Under the DARPA project, Genetic Alteration Agents or viruses will be introduced into the insect population to directly influence the genetic makeup of crops. DARPA plans to use leaf hoppers, white flies, and aphids to introduce select viruses into crops. Among other dubious claims they say it will help farmers combat “climate change.” What no one can answer, especially as neither the Pentagon nor the US FDA are asking, is how will the genetically engineered viruses in the insects interact with other microorganisms in the environment? If crops are constantly being inundated by genetically modified viruses, how could this could alter the genetics and immune systems of humans who depend on the crops?
Since most of the present US food supply is contaminated with toxic Roundup and other herbicides and pesticides along with GMO plants, one might doubt the honesty of the Pentagon statements of concern for the present US crop system. A group of European scientists have published a scientific paper in the October 5 issue of Science magazine, whose lead author is Dr. Guy Reeves of the Max Planck Institute for Evolutionary Biology, Plön, Germany. The paper notes that the DARPA “Insect Allies” program, “aims to disperse infectious genetically modified viruses that have been engineered to edit crop chromosomes directly in fields.”

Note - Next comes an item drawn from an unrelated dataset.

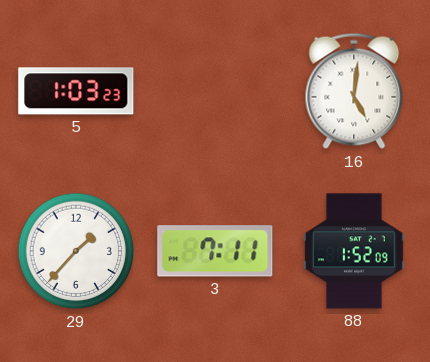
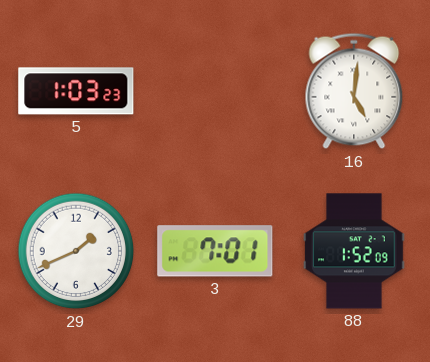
29: 1:37 -> 1:41
3: 7:11 -> 7:01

This is known as “horizontal inheritance,” as opposed to the dominant vertical method of GMO alteration that make laboratory-generated modifications into target species’ chromosomes to create GMO plant varieties. The genetic alterations to the crops would be carried out by “insect-based dispersion” in free nature. The European scientists point out that no compelling reasons have been presented by DARPA for the use of insects as an uncontrolled means of dispersing synthetic viruses into the environment. Furthermore, they argue that the Insect Allies Program could be more easily used for biological warfare than for routine agricultural use. “It is very much easier to kill or sterilize a plant using gene editing than it is to make it herbicide or insect-resistant,” according to Guy Reeves at the Max Planck Institute.